« MON TRAVAIL n’a rien à voir avec les graffitis. C’est de la peinture », se défendait un jour Basquiat. Et comme il avait raison ! En 1977, l’artiste de Brooklyn, d’origine portoricaine et haïtienne, commence à signer ses dessins du nom de SAMO, accompagné d’une couronne et du sigle du copyright. Il appartient à la génération des graffiteurs qui a brusquement émergé à New York à la fin des seventies. Déjà, son style, identifiable entre tous, apparaît dans toute sa singularité : coulures de peintures, ratures, fougue et parfois rage du pinceau ou du crayon, facture naïve et enfantine…
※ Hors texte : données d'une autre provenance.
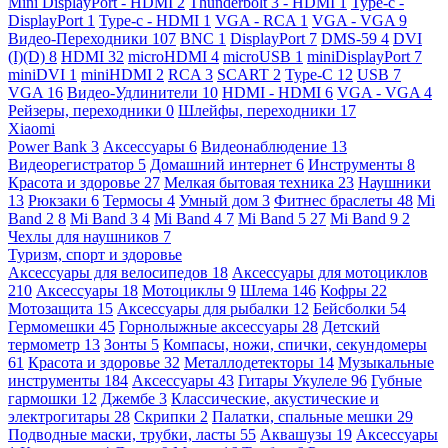
Mini DisplayPort - HDMI
2
Thunderbolt 3 - HDMI
1
Type-c -
DisplayPort
1
Type-c - HDMI
1
VGA - RCA
1
VGA - VGA
9
Видео-Переходники
107
BNC
1
DisplayPort
7
DMS-59
4
DVI
(I)(D)
8
HDMI
32
microHDMI
4
microUSB
1
miniDisplayPort
7
miniDVI
1
miniHDMI
2
RCA
3
SCART
2
Type-C
12
USB
7
VGA
16
Видео-Удлинители
10
HDMI - HDMI
6
VGA - VGA
4
Рейзеры, переходники
0
Шлейфы, переходники
17
Xiaomi
Power Bank
3
Аксессуары
6
Видеонаблюдение
13
Видеорегистратор
5
Домашний интернет
6
Инструменты
8
Красота и здоровье
27
Мелкая бытовая техника
23
Наушники
13
Рюкзаки
6
Термосы
4
Умный дом
3
Фитнес браслеты
48
Mi
Band 2
8
Mi Band 3
4
Mi Band 4
7
Mi Band 5
27
Mi Band 9
2
Чехлы для наушников
7
Туризм, спорт и здоровье
Аксессуары для велосипедов
18
Аксессуары для мотоциклов
210
Аксессуары
18
Мотоциклы
9
Шлема
146
Кофры
22
Мотозащита
15
Аксессуары для рыбалки
12
Бейсболки
54
Гермомешки
45
Горнолыжные аксессуары
28
Детский
термометр
13
Зонты
5
Компасы, ножи, спички, секундомеры
61
Красота и здоровье
32
Металлодетекторы
14
Музыкальные
инструменты
184
Аксессуары
43
Гитары Укулеле
96
Губные
гармошки
12
Джембе
3
Классические, акустические и
электрогитары
28
Скрипки
2
Палатки, спальные мешки
29
Подводные маски, трубки, ласты
55
Аквашузы
19
Аксессуары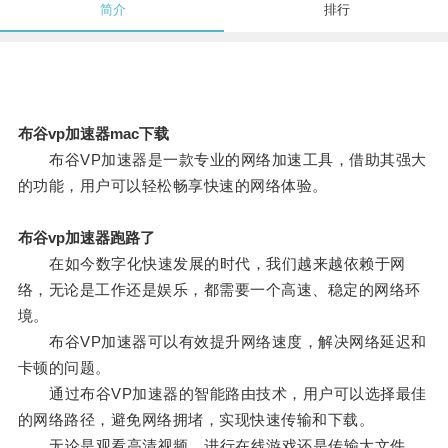
简介
排行
布谷vp加速器mac下载
布谷VP加速器是一款专业的网络加速工具，借助其强大
的功能，用户可以轻松畅享快速的网络体验。
布谷vp加速器跑路了
在如今数字化快速发展的时代，我们越来越依赖于网
络，无论是工作还是娱乐，都需要一个高速、稳定的网络环
境。
布谷VP加速器可以有效提升网络速度，解决网络延迟和
卡顿的问题。
通过布谷VP加速器的智能路由技术，用户可以选择最佳
的网络路径，避免网络拥堵，实现快速传输和下载。
无论是观看高清视频、进行在线游戏还是传输大文件，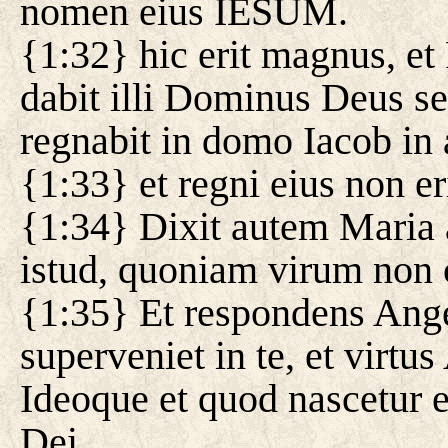
nomen eius IESUM.
{1:32} hic erit magnus, et 
dabit illi Dominus Deus se
regnabit in domo Iacob in
{1:33} et regni eius non eri
{1:34} Dixit autem Maria
istud, quoniam virum non
{1:35} Et respondens Angel
superveniet in te, et virtus
Ideoque et quod nascetur e
Dei.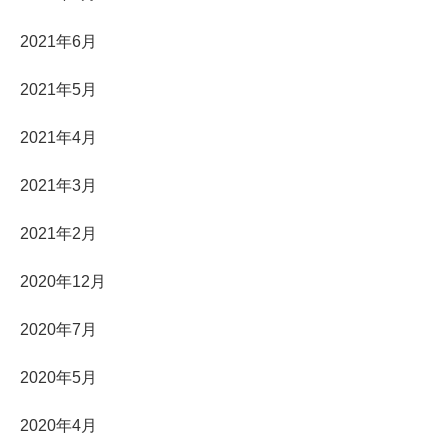
2021年6月
2021年5月
2021年4月
2021年3月
2021年2月
2020年12月
2020年7月
2020年5月
2020年4月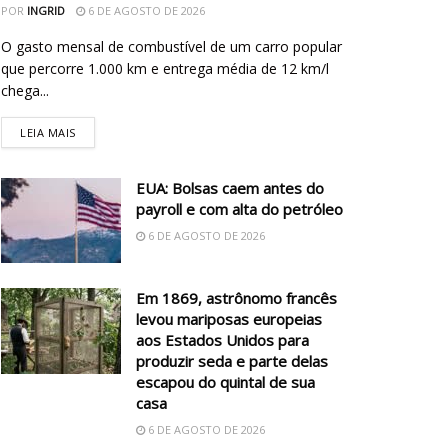
POR
INGRID
6 DE AGOSTO DE 2026
O gasto mensal de combustível de um carro popular
que percorre 1.000 km e entrega média de 12 km/l
chega...
LEIA MAIS
EUA: Bolsas caem antes do
payroll e com alta do petróleo
6 DE AGOSTO DE 2026
Em 1869, astrônomo francês
levou mariposas europeias
aos Estados Unidos para
produzir seda e parte delas
escapou do quintal de sua
casa
6 DE AGOSTO DE 2026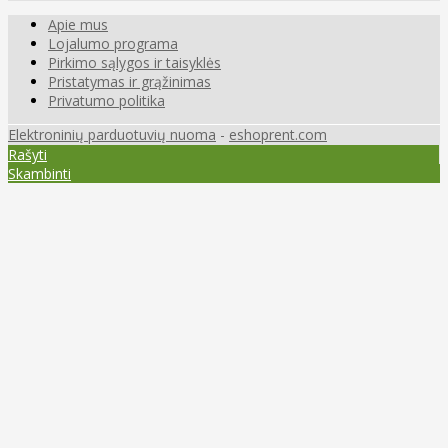
Apie mus
Lojalumo programa
Pirkimo sąlygos ir taisyklės
Pristatymas ir grąžinimas
Privatumo politika
Elektroninių parduotuvių nuoma
-
eshoprent.com
Rašyti
Skambinti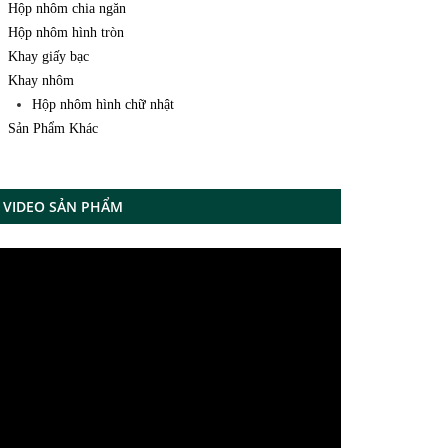
Hộp nhôm chia ngăn
Hộp nhôm hình tròn
Khay giấy bạc
Khay nhôm
Hộp nhôm hình chữ nhật
Sản Phẩm Khác
VIDEO SẢN PHẨM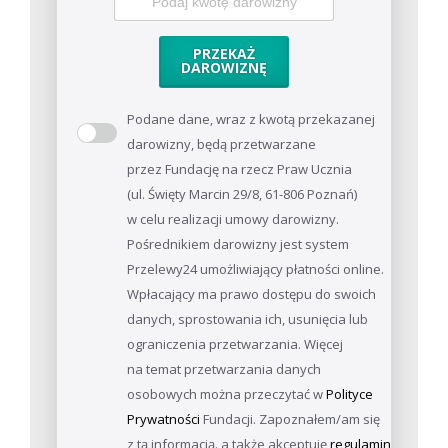
PRZEKAŻ
DAROWIZNĘ
Podane dane, wraz z kwotą przekazanej
darowizny, będą przetwarzane
przez Fundację na rzecz Praw Ucznia
(ul. Święty Marcin 29/8, 61-806 Poznań)
w celu realizacji umowy darowizny.
Pośrednikiem darowizny jest system
Przelewy24 umożliwiający płatności online.
Wpłacający ma prawo dostępu do swoich
danych, sprostowania ich, usunięcia lub
ograniczenia przetwarzania. Więcej
na temat przetwarzania danych
osobowych można przeczytać w
Polityce
Prywatności
Fundacji. Zapoznałem/am się
z tą informacją. a także akceptuję
regulamin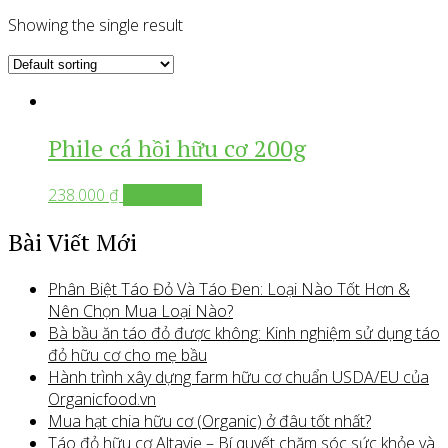
Showing the single result
Phile cá hồi hữu cơ 200g
238.000
₫
Add to cart
Bài Viết Mới
Phân Biệt Táo Đỏ Và Táo Đen: Loại Nào Tốt Hơn &
Nên Chọn Mua Loại Nào?
Bà bầu ăn táo đỏ được không: Kinh nghiệm sử dụng táo
đỏ hữu cơ cho mẹ bầu
Hành trình xây dựng farm hữu cơ chuẩn USDA/EU của
Organicfood.vn
Mua hạt chia hữu cơ (Organic) ở đâu tốt nhất?
Táo đỏ hữu cơ Altavie – Bí quyết chăm sóc sức khỏe và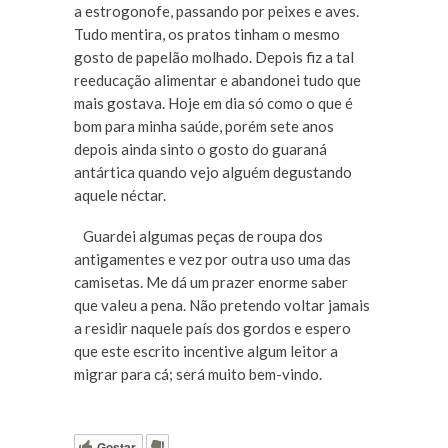
a estrogonofe, passando por peixes e aves.
Tudo mentira, os pratos tinham o mesmo
gosto de papelão molhado. Depois fiz a tal
reeducação alimentar e abandonei tudo que
mais gostava. Hoje em dia só como o que é
bom para minha saúde, porém sete anos
depois ainda sinto o gosto do guaraná
antártica quando vejo alguém degustando
aquele néctar.
Guardei algumas peças de roupa dos
antigamentes e vez por outra uso uma das
camisetas. Me dá um prazer enorme saber
que valeu a pena. Não pretendo voltar jamais
a residir naquele país dos gordos e espero
que este escrito incentive algum leitor a
migrar para cá; será muito bem-vindo.
Gostar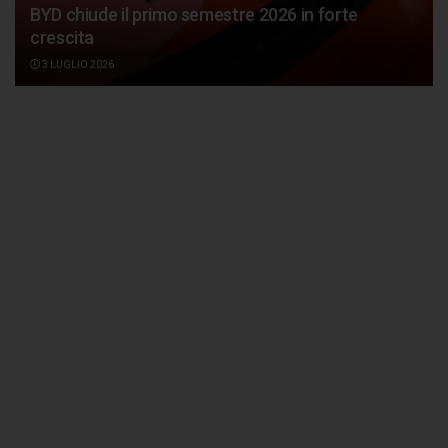
BYD chiude il primo semestre 2026 in forte
crescita
3 LUGLIO 2026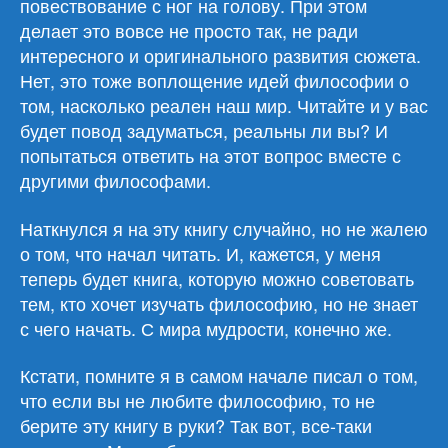
повествование с ног на голову. При этом
делает это вовсе не просто так, не ради
интересного и оригинального развития сюжета.
Нет, это тоже воплощение идей философии о
том, насколько реален наш мир. Читайте и у вас
будет повод задуматься, реальны ли вы? И
попытаться ответить на этот вопрос вместе с
другими философами.
Наткнулся я на эту книгу случайно, но не жалею
о том, что начал читать. И, кажется, у меня
теперь будет книга, которую можно советовать
тем, кто хочет изучать философию, но не знает
с чего начать. С мира мудрости, конечно же.
Кстати, помните я в самом начале писал о том,
что если вы не любите философию, то не
берите эту книгу в руки? Так вот, все-таки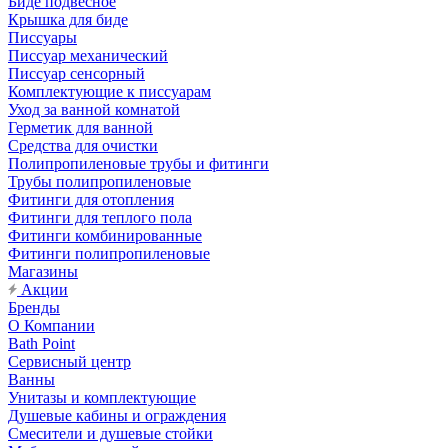
Биде подвесное
Крышка для биде
Писсуары
Писсуар механический
Писсуар сенсорный
Комплектующие к писсуарам
Уход за ванной комнатой
Герметик для ванной
Средства для очистки
Полипропиленовые трубы и фитинги
Трубы полипропиленовые
Фитинги для отопления
Фитинги для теплого пола
Фитинги комбинированные
Фитинги полипропиленовые
Магазины
Акции
Бренды
О Компании
Bath Point
Сервисный центр
Ванны
Унитазы и комплектующие
Душевые кабины и ограждения
Смесители и душевые стойки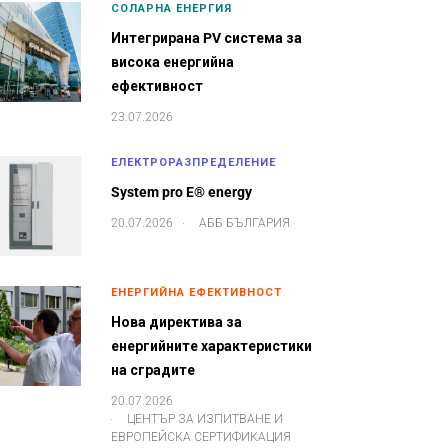
СОЛАРНА ЕНЕРГИЯ
Интегрирана PV система за
висока енергийна
ефективност
23.07.2026
ЕЛЕКТРОРАЗПРЕДЕЛЕНИЕ
System pro E® energy
.
20.07.2026
АББ БЪЛГАРИЯ
ЕНЕРГИЙНА ЕФЕКТИВНОСТ
Нова директива за
енергийните характеристики
на сградите
20.07.2026
.
ЦЕНТЪР ЗА ИЗПИТВАНЕ И
ЕВРОПЕЙСКА СЕРТИФИКАЦИЯ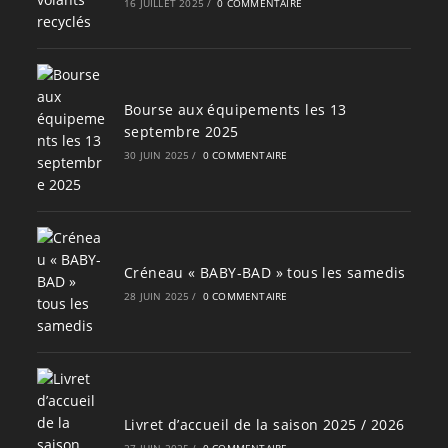
16 JUILLET 2025
/
0 COMMENTAIRE
Bourse aux équipements les 13
septembre 2025
30 JUIN 2025
/
0 COMMENTAIRE
Créneau « BABY-BAD » tous les samedis
28 JUIN 2025
/
0 COMMENTAIRE
Livret d’accueil de la saison 2025 / 2026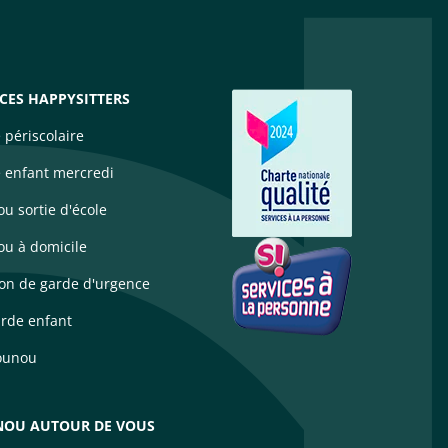
ICES HAPPYSITTERS
 périscolaire
 enfant mercredi
u sortie d'école
u à domicile
ion de garde d'urgence
arde enfant
ounou
OU AUTOUR DE VOUS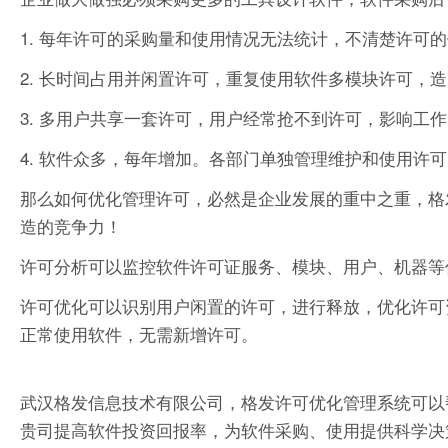
1. 每年许可的采购量和使用情况无法统计，不清楚许可
2. 长时间占用并闲置许可，重复使用软件多模块许可，
3. 多用户共享一套许可，用户经常抢不到许可，影响工
4. 软件众多，每年增加。各部门单独管理维护和使用许
那么如何优化管理许可，必然是企业发展的重中之重，格
造的竞争力！
许可分析可以监控软件许可证服务、模块、用户、机器等
许可优化可以识别用户闲置的许可，进行释放，优化许可
正常使用软件，无需新增许可。
武汉格发信息技术有限公司，格发许可优化管理系统可以
贵司提高软件投资回报率，为软件采购、使用提供科学决策依据。支持的软件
Basquiat exprime une contre-culture urbaine, une philosophie de la rue. Il utilise des moyens d’expression violents et anarchiques, mélanges syncrétiques de légendes vaudoues et d’épisodes bibliques, émaillés ça et là de références à la bande dessinée, à la boxe et au base-ball, au jazz, à la publicité et aux médias, à la mort, à l’histoire des afro-américains, à la « mémoire culturelle » du continent noir. Basquiat peint sur des supports traditionnels (des toiles), mais aussi sur des éléments trouvés dans la rue (portes, fenêtres, planches..). Les couleurs qu’il utilise sont comme des effusions de joie, de vie et de jouissance. Il laisse parler ses impulsions, ses fantasmes, ses obsessions et ses rêves pour donner vie à un ballet de sigles, de symboles, de griffures, d’éclaboussures, d’écritures automatiques, de tracés abstraits, indéchiffrables, d’ébauches raturées.
Quelle est la signification de ces poèmes picturaux, agités et instinctifs ? On n’en connaît pas la plupart du temps le sens caché et l’exposition n’en donne pas vraiment les clefs. Ce qui n’a finalement aucune importance, car l’œil, littéralement hypnotisé par ce langage créé de toutes pièces, ne doit pas être encombré par quelque raisonnement que ce soit. L’art de Basquiat est vierge de toute culture artistique et à mille lieues de la conceptualisation. Et pourtant, son acte pictural est fort. Basquiat ne fait pas de hiérarchie entre le dessin, l’écriture, le collage, la peinture et le « griffonnage ». Il passe de l’une à l’autre de ces pratiques avec une innocence et une spontanéité déconcertantes. Son « expressionnisme primitiviste » est fascinant. Sa peinture est parfois et souvent plus vivante que la vie même.
Jusqu’au 30 janvier 2011 au musée d’Art moderne de la Ville de Paris, 16e, tél. 01.53.67.40.00. www.mam.paris.fr. Tlj sauf lundi, de 10 à 18 heures (jeudi jusqu’à 22 heures). Catalogue, éd. Paris Musées, 256 p., 34 euros ; « le Dernier jour de Jean-Michel Basquiat », d’Anaïd Demir, éd. Anabet, 160 p., 12 euros.